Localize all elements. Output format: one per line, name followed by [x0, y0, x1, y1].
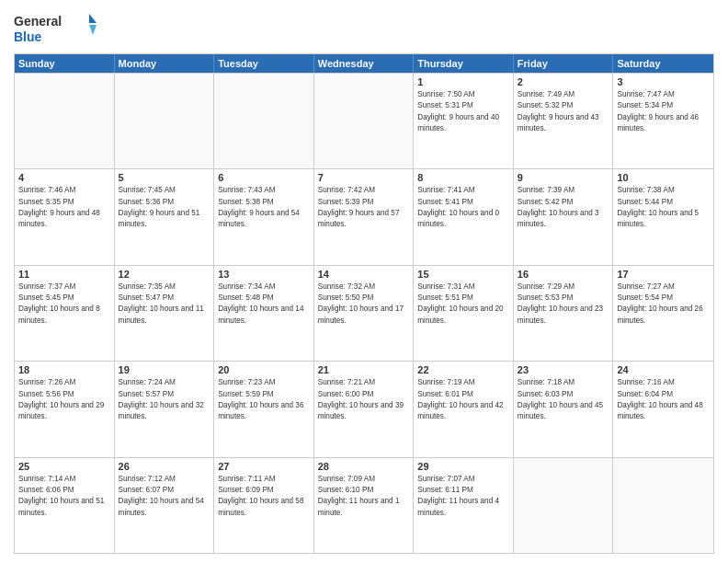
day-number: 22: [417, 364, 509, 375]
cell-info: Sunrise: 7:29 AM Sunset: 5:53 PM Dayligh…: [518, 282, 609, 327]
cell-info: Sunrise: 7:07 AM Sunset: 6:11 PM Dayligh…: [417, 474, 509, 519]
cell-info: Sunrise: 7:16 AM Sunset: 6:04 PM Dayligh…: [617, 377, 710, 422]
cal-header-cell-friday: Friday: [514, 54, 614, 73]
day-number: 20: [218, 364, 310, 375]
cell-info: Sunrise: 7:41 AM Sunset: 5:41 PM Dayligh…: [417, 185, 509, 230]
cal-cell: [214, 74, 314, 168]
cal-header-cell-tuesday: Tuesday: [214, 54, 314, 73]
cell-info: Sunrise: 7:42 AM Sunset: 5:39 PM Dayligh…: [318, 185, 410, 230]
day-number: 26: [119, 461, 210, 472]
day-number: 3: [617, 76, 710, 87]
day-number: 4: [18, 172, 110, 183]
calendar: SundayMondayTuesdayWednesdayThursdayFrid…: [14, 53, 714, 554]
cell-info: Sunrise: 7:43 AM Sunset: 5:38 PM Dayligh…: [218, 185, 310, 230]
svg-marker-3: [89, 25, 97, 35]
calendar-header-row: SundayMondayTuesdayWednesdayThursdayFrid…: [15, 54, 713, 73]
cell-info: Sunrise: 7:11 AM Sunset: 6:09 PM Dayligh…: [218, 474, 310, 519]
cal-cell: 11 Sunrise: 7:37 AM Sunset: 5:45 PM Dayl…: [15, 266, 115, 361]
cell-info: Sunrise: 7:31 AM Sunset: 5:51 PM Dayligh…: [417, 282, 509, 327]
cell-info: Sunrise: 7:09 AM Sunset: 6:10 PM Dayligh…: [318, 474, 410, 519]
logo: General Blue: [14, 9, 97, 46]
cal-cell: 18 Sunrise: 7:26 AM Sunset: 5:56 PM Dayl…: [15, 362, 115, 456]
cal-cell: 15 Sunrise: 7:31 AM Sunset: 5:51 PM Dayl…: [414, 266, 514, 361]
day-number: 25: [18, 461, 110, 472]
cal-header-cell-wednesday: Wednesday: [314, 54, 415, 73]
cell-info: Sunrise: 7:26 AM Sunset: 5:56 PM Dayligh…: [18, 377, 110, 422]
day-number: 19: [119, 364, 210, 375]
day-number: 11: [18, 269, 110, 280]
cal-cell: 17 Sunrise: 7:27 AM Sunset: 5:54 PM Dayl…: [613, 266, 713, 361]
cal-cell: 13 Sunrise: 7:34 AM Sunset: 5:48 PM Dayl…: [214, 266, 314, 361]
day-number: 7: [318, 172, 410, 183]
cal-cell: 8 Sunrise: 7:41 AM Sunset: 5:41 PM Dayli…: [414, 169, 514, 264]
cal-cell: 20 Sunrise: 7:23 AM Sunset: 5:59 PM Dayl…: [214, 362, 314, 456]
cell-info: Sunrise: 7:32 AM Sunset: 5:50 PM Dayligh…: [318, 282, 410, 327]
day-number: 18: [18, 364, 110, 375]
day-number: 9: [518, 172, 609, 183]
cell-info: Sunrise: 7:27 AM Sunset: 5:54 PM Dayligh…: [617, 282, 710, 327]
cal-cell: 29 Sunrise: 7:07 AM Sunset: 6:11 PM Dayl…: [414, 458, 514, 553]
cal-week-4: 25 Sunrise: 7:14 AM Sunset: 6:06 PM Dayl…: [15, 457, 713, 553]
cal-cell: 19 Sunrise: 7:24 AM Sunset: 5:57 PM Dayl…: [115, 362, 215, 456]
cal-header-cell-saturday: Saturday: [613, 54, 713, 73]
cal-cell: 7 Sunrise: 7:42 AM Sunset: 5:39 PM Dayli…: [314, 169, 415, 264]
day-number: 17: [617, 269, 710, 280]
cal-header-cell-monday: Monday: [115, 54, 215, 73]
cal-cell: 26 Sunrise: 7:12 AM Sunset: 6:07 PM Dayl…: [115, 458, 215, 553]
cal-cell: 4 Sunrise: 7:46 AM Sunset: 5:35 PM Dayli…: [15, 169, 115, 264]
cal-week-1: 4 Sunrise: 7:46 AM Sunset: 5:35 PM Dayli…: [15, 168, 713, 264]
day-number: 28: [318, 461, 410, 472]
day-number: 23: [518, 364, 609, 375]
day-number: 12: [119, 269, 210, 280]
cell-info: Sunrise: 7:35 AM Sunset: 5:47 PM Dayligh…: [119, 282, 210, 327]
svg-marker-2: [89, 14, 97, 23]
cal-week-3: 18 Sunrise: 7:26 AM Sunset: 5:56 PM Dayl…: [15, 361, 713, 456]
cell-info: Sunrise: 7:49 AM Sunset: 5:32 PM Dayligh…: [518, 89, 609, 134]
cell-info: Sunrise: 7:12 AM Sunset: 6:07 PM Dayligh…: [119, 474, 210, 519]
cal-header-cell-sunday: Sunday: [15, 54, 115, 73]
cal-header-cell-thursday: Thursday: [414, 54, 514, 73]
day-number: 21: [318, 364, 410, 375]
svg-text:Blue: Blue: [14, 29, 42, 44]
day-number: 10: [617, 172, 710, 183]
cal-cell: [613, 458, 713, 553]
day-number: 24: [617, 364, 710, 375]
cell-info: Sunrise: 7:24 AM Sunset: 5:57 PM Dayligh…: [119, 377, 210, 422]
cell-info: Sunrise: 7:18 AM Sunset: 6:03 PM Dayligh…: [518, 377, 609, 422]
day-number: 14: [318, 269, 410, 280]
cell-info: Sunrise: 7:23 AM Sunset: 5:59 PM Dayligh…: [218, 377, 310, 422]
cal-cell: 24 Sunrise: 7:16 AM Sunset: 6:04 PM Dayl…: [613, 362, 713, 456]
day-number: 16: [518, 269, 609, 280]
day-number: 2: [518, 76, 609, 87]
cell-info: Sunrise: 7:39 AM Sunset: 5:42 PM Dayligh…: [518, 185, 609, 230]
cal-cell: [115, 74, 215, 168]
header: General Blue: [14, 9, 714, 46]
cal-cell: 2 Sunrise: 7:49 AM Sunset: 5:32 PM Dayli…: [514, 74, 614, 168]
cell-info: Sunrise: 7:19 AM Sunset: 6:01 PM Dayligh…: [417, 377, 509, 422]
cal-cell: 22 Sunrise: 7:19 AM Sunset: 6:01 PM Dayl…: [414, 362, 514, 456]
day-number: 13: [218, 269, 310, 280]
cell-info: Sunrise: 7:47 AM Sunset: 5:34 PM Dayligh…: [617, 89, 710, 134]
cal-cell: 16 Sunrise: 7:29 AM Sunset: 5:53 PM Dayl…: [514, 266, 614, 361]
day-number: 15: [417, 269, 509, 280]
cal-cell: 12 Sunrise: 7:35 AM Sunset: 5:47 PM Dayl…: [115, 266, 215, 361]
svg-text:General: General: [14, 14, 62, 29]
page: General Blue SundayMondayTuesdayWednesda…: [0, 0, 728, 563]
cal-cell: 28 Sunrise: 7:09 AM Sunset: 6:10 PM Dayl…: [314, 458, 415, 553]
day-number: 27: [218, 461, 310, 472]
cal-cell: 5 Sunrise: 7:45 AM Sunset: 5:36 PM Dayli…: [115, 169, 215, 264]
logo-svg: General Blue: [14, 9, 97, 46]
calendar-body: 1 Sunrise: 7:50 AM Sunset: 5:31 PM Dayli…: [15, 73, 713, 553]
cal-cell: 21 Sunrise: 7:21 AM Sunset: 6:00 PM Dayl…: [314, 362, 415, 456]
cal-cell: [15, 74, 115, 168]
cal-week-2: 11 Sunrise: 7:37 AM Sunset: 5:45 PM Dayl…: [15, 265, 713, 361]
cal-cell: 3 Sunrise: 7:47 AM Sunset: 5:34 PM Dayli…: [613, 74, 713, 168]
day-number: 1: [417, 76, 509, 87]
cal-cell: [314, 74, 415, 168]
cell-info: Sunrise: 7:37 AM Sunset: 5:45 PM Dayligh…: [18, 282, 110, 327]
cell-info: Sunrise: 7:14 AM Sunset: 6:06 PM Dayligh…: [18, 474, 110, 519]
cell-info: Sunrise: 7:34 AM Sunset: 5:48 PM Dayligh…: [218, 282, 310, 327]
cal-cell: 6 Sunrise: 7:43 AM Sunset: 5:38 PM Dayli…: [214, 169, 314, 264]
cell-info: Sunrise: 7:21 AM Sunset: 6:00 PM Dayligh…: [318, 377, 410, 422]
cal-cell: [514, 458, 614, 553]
____________
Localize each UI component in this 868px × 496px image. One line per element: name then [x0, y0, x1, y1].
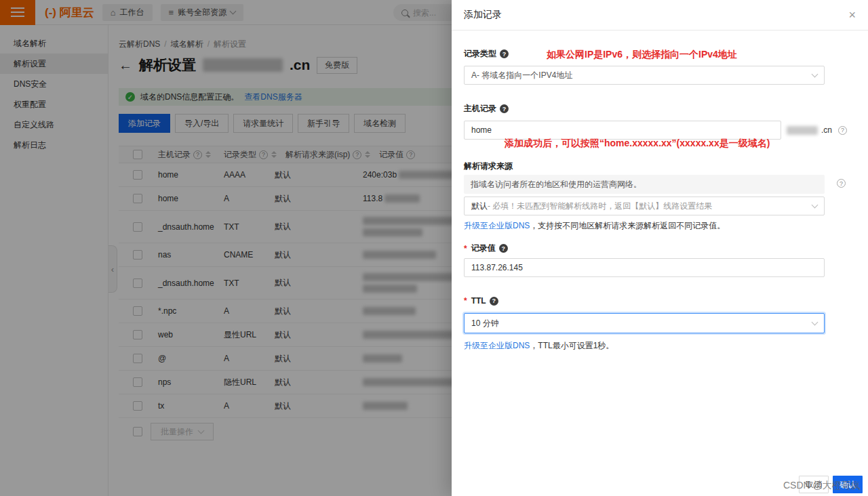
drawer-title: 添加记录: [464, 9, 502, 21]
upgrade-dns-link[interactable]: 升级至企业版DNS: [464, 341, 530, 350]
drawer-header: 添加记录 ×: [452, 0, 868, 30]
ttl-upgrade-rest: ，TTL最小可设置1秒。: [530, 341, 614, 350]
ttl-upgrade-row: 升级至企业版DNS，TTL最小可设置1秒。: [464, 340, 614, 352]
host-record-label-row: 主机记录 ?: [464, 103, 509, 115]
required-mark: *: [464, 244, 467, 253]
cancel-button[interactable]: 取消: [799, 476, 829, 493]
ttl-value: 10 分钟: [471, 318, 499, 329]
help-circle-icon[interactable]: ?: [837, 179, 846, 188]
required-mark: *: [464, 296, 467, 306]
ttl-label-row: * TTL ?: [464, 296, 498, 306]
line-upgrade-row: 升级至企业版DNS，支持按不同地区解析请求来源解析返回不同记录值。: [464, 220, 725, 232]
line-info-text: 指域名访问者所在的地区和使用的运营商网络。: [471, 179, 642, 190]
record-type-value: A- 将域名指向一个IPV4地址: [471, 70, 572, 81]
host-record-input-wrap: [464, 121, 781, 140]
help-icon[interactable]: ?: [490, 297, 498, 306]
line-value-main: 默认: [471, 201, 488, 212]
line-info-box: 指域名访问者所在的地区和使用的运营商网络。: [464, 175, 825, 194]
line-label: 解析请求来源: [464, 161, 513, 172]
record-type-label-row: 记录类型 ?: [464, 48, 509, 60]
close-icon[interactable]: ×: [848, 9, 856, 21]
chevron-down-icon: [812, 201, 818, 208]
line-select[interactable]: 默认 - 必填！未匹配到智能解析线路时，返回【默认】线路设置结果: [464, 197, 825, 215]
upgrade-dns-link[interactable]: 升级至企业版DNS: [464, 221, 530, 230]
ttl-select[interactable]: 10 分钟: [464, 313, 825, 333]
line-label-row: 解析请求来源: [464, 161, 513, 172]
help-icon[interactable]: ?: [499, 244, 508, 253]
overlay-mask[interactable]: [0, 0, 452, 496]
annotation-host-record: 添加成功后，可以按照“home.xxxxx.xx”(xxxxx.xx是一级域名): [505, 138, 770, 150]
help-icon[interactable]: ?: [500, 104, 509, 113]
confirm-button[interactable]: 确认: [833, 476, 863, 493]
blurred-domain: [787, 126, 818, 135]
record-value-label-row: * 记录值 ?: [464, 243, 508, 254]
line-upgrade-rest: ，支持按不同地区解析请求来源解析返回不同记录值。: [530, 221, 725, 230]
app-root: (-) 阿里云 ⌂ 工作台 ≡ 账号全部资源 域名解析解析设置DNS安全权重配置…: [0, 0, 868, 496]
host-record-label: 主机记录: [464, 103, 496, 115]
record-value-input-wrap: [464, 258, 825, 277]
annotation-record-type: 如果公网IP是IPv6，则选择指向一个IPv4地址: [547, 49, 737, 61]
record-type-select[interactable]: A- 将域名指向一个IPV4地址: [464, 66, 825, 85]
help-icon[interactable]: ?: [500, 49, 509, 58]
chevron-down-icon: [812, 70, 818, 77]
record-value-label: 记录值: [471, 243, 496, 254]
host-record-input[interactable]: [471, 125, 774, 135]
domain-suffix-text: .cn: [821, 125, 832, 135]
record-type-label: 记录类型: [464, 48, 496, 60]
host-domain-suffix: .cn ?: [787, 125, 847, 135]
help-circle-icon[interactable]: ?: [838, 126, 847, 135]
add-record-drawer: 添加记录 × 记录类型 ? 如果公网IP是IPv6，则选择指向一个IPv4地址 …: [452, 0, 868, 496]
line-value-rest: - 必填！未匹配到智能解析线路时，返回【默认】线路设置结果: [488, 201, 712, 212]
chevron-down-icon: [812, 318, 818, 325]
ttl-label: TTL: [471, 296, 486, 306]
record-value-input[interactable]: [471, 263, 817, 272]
____________
§ The task
If a line in the records above holds the string "host", copy it.

§ Response area
host-record-label-row: 主机记录 ?: [464, 103, 509, 115]
host-record-input-wrap: [464, 121, 781, 140]
annotation-host-record: 添加成功后，可以按照“home.xxxxx.xx”(xxxxx.xx是一级域名): [505, 138, 770, 150]
host-record-label: 主机记录: [464, 103, 496, 115]
host-record-input[interactable]: [471, 125, 774, 135]
host-domain-suffix: .cn ?: [787, 125, 847, 135]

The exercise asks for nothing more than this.